String Cleaning with Avdi
Not to be confused with Spring Cleaning, string cleaning is all about taking strings of text and removing unwanted characters from them. This is something I find myself needing to do on a regular basis, and I thought I’d show you some of the tools Ruby offers to make it easier.
Video transcript & code
Let's start with a messy string that needs to be cleaned up.
s = " Paleta De Mango - Kölsch (Rahr & Sons) "
This string identifies a craft-brewed beer. Now, let's say we wanted to make a version of this string that is suitable for use in a URL. This type of simplified string is often referred to as a "slug".

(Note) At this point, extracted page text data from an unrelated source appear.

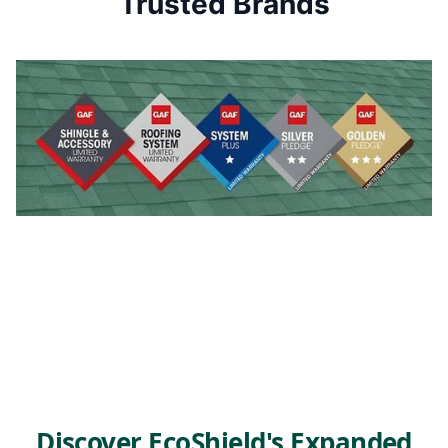
Trusted Brands
Discover EcoShield's Expanded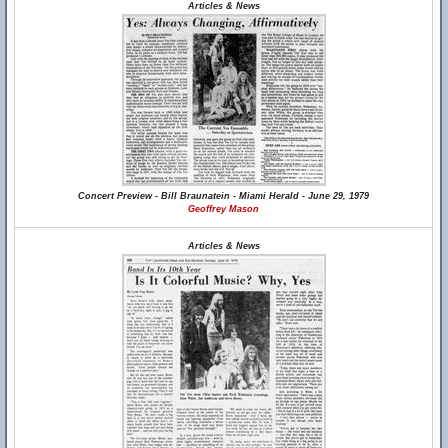
Articles & News
Concert Preview - Bill Braunatein - Miami Herald - June 29, 1979
Geoffrey Mason
Articles & News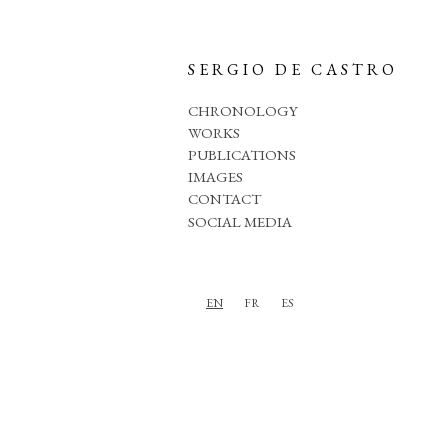
SERGIO DE CASTRO
CHRONOLOGY
WORKS
PUBLICATIONS
IMAGES
CONTACT
SOCIAL MEDIA
EN
FR
ES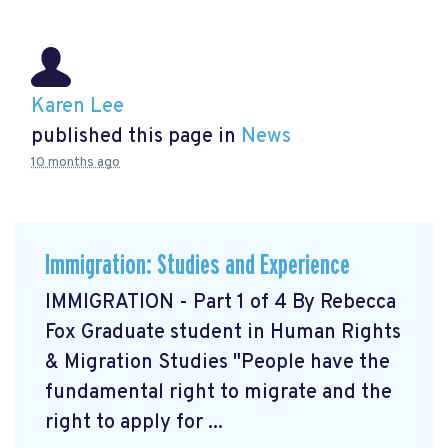
Karen Lee
published this page in
News
10 months ago
Immigration: Studies and Experience
IMMIGRATION - Part 1 of 4 By Rebecca
Fox Graduate student in Human Rights
& Migration Studies "People have the
fundamental right to migrate and the
right to apply for ...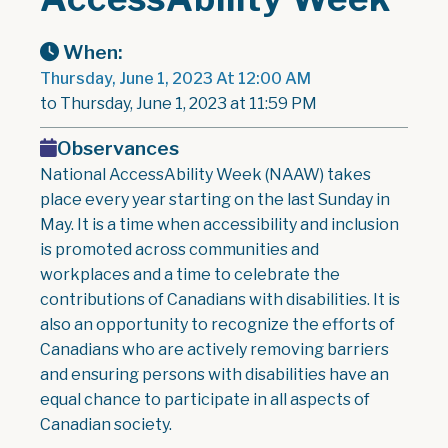
When:
Thursday, June 1, 2023 At 12:00 AM
to Thursday, June 1, 2023 at 11:59 PM
Observances
National AccessAbility Week (NAAW) takes
place every year starting on the last Sunday in
May. It is a time when accessibility and inclusion
is promoted across communities and
workplaces and a time to celebrate the
contributions of Canadians with disabilities. It is
also an opportunity to recognize the efforts of
Canadians who are actively removing barriers
and ensuring persons with disabilities have an
equal chance to participate in all aspects of
Canadian society.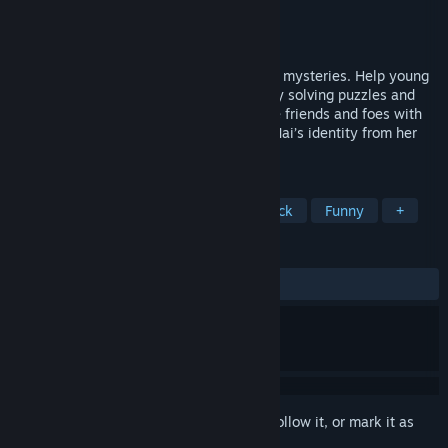
Developer
Quillo Games
Publisher
Happinet
Released
Aug 6, 2021
APOPIA is a comedic adventure with dark mysteries. Help young
girl Mai to find her way home. Progress by solving puzzles and
outsmarting enemies in minigames. Make friends and foes with
talking animals. Unravel the mystery of Mai’s identity from her
dark and blurry memories.
TAGS
Adventure
Story Rich
Soundtrack
Funny
+
REVIEWS
ALL TIME:
Very Positive
(96% of 217)
Sign in
to add this item to your wishlist, follow it, or mark it as
ignored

There are a number of issues with this string from the point of view of using it for an identifying slug.
1. It has extra whitespace at the beginning and end. 2. It contains punctuation characters, such as parenthesies and an ampersand. 3. It contains a non-ascii character, namely an "O" with an umlaut in the word "Kölsch"
Let's create some robust and reliable code for transforming strings into URL-compatible slugs.

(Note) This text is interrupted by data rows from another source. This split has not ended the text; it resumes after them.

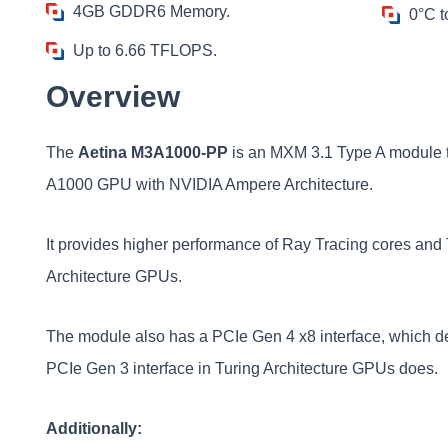
4GB GDDR6 Memory.
0°C t
Up to 6.66 TFLOPS.
Overview
The
Aetina M3A1000-PP
is an MXM 3.1 Type A module 
A1000 GPU with NVIDIA Ampere Architecture.
It provides higher performance of Ray Tracing cores and 
Architecture GPUs.
The module also has a PCIe Gen 4 x8 interface, which del
PCIe Gen 3 interface in Turing Architecture GPUs does.
Additionally: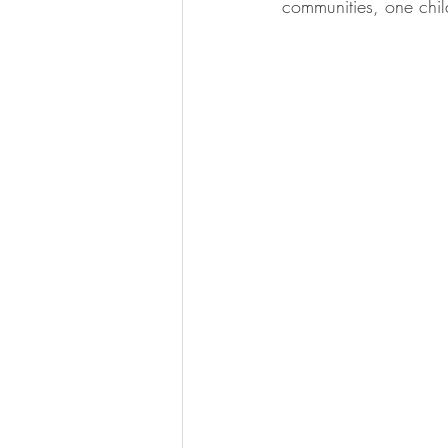
communities, one chil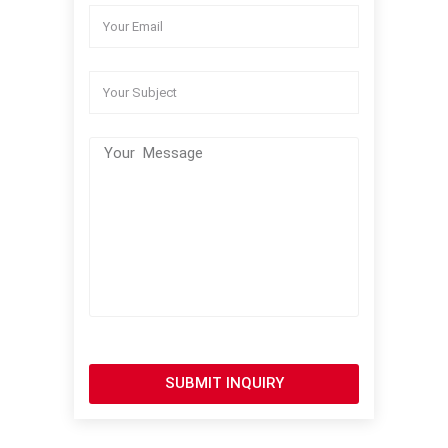
SUBMIT INQUIRY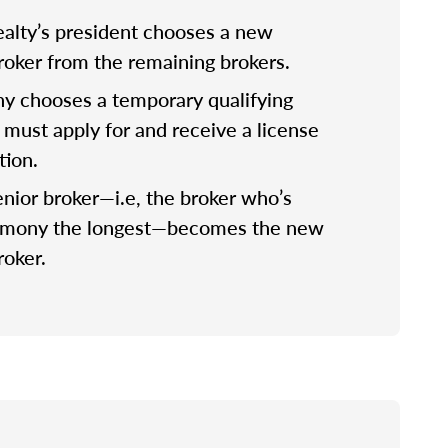
lty’s president chooses a new
broker from the remaining brokers.
 chooses a temporary qualifying
 must apply for and receive a license
tion.
nior broker—i.e, the broker who’s
rmony the longest—becomes the new
roker.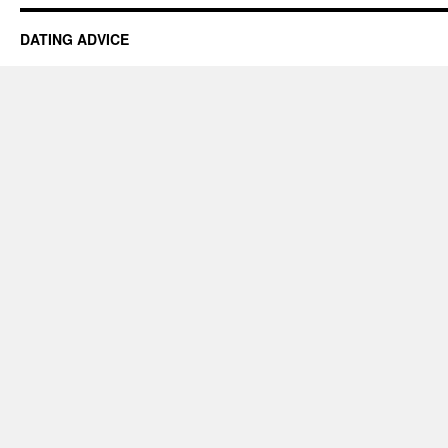
DATING ADVICE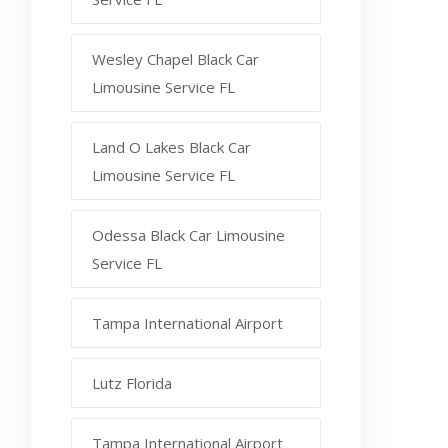
Wesley Chapel Black Car
Limousine Service FL
Land O Lakes Black Car
Limousine Service FL
Odessa Black Car Limousine
Service FL
Tampa International Airport
Lutz Florida
Tampa International Airport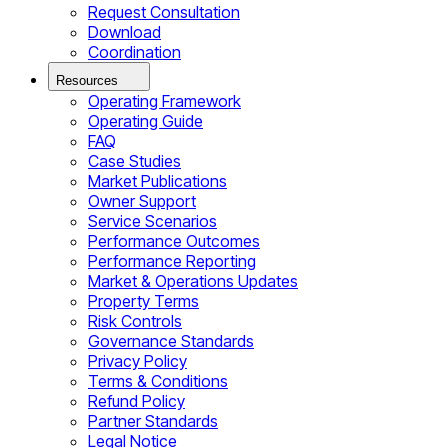
Request Consultation
Download
Coordination
Resources
Operating Framework
Operating Guide
FAQ
Case Studies
Market Publications
Owner Support
Service Scenarios
Performance Outcomes
Performance Reporting
Market & Operations Updates
Property Terms
Risk Controls
Governance Standards
Privacy Policy
Terms & Conditions
Refund Policy
Partner Standards
Legal Notice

One step I usually like to take at the very beginning is to downcase the string.
s = s.downcase # => " paleta de mango - kölsch \n(rahr & sons) "
This ensures that in any later transformations, we don't need to worry about whether the operation is case-sensitive or not.
Another quick and easy win is to strip off all leading and trailing whitespace.
s = s.strip # => "paleta de mango - kölsch \n(rahr & sons)"
If we want a slug that contains only valid ASCII characters, we have a tricky task ahead of us. Fortunately, if we're willing to delegate to a RubyGem, it's a task that has already been tackled for us.
...with a little bit of preparatory setup...
...we can easily remove non-ascii characters, like the accented "O" in the word "kölsch".
require "i18n" I18n.config.available_locales = :en s = I18n.transliterate(s) # => "paleta de mango - kolsch \n(rahr & sons)"
Now it's time to get rid of extra whitespace inside of the string.
We might try using the
String#delete method to get rid of extra newlines and spaces.
s.delete("\n ") # => "paletademango-kolsch(rahr&sons)"
But this results in words being smashed together.
s.tr("\n ", "-") # => "paleta-de-mango---kolsch--(rahr-&-sons)"
This seems better, but it results in long runs of dashes when one would be sufficient.
A handy shortcut for the string deletion and translation methods in Ruby is that we can specify ranges of characters we'd like to target using in terms of just the starting and ending character in the set, with a dash in the middle.
s.delete("a-z0-9") # => " - \n( & )"
In this case we've told the string to delete all characters between "a" and "z", and all digits.
By itself this doesn't really help us. But we can also tell these methods to negate a range by starting with the caret character.
s.delete("^a-z0-9") # => "paletademangokolschrahrsons"
This deletes everything other than the characters specified in the range.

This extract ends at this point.